HABER MERKEZİ – MİT’ten üst düzey iki kişinin de yer aldığı bir Türk heyeti 30 Mayıs 2021 tarihinde öğle saat 2’de Efrin’in Şera ilçesine bağlı Kefer Cenê köyünde çetelerin sözde üst düzey yetkilileriyle gizli bir toplantı gerçekleştirdi.
İşgalci Türk devleti işgal ettiği alanlara çete ve ailelerini yerleştirerek bölge demografyasını değiştirmeye devam ederken, MİT’ten üst düzey iki kişinin de yer aldığı bir Türk heyeti 30 Mayıs 2021 tarihinde öğle saat 2’de Efrin’in Şera ilçesine bağlı Kefer Cenê köyünde çetelerin sözde üst düzey yetkilileriyle gizli bir toplantı gerçekleştirdiği öğrenildi.
Lekolin.org olarak edindiğimiz bilgilere göre toplantıda yer alan MİT yetkilileri bu toplantıda tüm çeteleri SMO’ya bağlı “Cephet El Şamiye” çete grubu çatısı altında birleştirmeyi hedeflediklerini ifade etti.
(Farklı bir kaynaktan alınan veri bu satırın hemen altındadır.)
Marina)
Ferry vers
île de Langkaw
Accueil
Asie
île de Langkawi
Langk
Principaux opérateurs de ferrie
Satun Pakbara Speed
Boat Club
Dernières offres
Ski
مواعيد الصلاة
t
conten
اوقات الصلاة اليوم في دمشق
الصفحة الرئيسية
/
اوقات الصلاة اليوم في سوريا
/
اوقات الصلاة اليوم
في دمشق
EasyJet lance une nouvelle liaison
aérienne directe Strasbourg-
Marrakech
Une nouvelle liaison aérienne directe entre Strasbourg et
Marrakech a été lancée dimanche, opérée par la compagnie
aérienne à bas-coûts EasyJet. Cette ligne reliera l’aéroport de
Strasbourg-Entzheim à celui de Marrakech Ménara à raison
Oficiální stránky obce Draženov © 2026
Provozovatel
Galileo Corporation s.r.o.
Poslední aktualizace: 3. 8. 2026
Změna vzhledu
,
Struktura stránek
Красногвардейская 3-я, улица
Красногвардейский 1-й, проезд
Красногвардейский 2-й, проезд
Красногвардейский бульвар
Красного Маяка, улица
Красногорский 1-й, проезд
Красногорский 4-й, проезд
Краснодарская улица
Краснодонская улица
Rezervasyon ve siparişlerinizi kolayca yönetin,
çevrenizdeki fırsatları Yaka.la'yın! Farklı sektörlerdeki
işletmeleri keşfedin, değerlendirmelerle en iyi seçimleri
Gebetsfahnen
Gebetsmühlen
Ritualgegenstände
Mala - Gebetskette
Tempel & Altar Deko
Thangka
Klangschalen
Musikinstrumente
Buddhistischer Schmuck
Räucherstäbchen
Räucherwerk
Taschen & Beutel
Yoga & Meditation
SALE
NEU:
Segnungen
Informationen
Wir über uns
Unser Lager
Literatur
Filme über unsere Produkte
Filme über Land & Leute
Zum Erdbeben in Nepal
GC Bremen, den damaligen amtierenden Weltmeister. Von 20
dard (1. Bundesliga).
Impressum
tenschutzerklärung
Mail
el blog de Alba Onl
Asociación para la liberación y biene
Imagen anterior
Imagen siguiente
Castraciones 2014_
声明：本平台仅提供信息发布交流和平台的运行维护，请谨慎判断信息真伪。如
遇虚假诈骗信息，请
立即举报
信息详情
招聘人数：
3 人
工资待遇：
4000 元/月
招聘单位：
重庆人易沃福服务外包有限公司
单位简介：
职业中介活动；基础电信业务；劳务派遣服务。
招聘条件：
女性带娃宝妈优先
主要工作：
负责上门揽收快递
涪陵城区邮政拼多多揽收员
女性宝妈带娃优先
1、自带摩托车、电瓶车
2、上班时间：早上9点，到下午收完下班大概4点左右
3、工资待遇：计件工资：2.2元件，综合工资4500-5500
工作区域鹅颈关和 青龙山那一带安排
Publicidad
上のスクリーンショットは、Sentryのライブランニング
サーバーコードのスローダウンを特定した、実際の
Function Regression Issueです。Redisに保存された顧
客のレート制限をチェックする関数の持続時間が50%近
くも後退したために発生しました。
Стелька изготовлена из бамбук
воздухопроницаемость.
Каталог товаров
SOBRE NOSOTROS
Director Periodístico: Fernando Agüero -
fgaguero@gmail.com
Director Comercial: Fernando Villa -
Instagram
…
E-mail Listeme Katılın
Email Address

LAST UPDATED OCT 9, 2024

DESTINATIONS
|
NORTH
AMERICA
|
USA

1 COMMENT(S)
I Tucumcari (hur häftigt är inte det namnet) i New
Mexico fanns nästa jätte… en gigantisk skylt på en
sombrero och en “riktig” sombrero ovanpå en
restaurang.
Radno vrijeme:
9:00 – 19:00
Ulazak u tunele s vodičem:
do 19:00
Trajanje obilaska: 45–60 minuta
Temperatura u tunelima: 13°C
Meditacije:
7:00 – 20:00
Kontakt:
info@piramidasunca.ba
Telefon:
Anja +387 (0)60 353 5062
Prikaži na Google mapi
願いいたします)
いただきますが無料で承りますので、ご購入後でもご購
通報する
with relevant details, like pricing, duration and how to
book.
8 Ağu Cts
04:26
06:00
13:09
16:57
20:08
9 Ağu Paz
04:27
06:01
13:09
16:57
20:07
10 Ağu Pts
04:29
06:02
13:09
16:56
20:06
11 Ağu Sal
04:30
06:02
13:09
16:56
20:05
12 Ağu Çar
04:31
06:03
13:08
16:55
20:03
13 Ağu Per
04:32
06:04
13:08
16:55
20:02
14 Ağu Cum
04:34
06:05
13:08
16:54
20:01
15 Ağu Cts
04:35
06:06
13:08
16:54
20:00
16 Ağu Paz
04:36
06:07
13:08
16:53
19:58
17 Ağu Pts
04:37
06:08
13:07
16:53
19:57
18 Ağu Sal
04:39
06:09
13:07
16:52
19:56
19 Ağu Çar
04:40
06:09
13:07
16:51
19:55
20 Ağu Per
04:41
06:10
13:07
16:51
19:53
Yine toplantıda Bap, Ezaz ve Mera’nin sınır kapıları da dâhil Ruslara teslim edileceği ifade edildi.
İşgalci Türk devletinin çetelerle kurduğu ilişki biçiminde gittiği değişiklik El Nusra(HTŞ) açısından da önem taşımakla birlikte beraberinde neler getirecek? toplantıda MİT’in Bab, Azez ve Mare’yi Ruslara vermesi karşılığında Ruslar TC’ye neyi-nereyi sunacak?, yine tüm çete gruplarının Suriye Milli Ordusu çatısı altında toplanmasıyla işgalci TC neyi amaçlamamaktadır? Bu soruların cevaplarını 2 Bölümlük dosyamızda mercek altına aldık.
NEDEN CEPHET- EL ŞAMİYE?
5 ayrı çete grubundan oluşan Cephet el Şamiye çatı örgütü Türkiye ile yaptığı uzun görüşmelerden sonra Aralık 2014 tarihinde Şam Cephesi adı altında birleştirildi. Suriye’de sözde “güvenli bölge” kavramının ortaya atılmasından sonra Şam Cephesi’ne silah yardımı yapıldı ve cephe komutanları da işgalci Türk devletinden kendilerine yapılan silah sevkiyatını doğruladı. Batı destekli olan Cephet-El Şamiye çete grubu üyelerinin büyük bir çoğunluğu da Halebli’dir. Yani kendi içinde çoğunlukla bölge unsurları barındırmaktadır.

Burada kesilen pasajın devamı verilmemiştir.